The treated with ischemia-reperfusion + 5 mg/kg desloratadine (IRD) group (n-6) was given 5 mg/kg desloratadine by gavage orally, and applied renal ischemia-reperfusion (BIR) group (n-6) and control (SG) group undergoing Sham operation (n-6) rats were given distilled water as solvent one hour before ketamine anesthesia. During the anesthesia period, ischemia was induced for 2 h unilaterally in the left kidney of all rats followed by reperfusion for 6 h. The kidneys of the SG group had sham operation without any intervention.

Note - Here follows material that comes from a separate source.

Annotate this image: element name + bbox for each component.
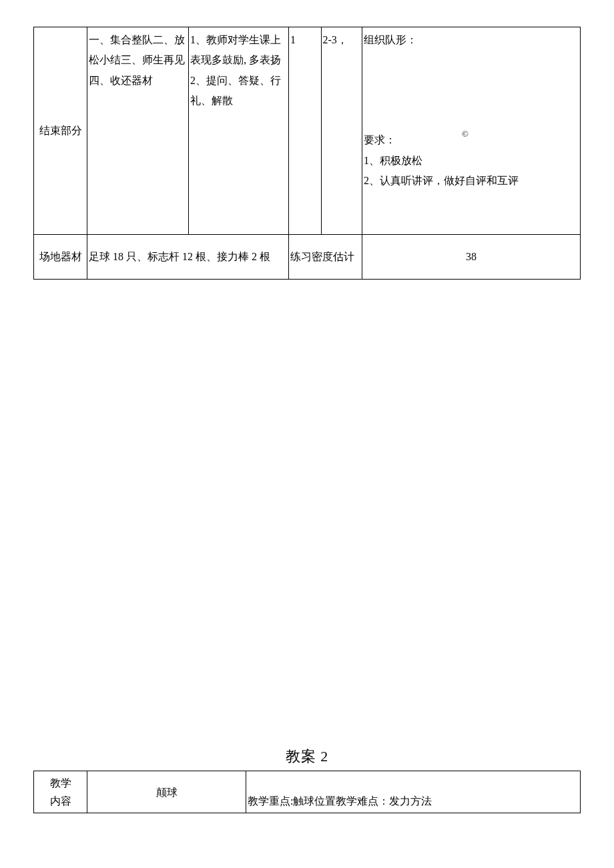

Our biochemical test results showed that malondialdehyde (MDA), nuclear factor kappa (NF-κB), tumor necrosis factor alpha (TNF-α), interleukin one beta (IL-1β), creatinine, and blood urea nitrogen (BUN) levels were significantly increased in the BIR group compared to the healthy control and IRD groups treated with desloratadine. Histopathological results were revealed tubular dilatation, tubular necrosis, loss of brushy margins, cast formation, and apoptotic bodies in tubular epithelial cells in the BIR group. There were no histopathological findings except for the swelling of tubule epithelial cells and the accumulation of proteinous material in some tubule lumens in renal tissue of desloratadine-treated rats.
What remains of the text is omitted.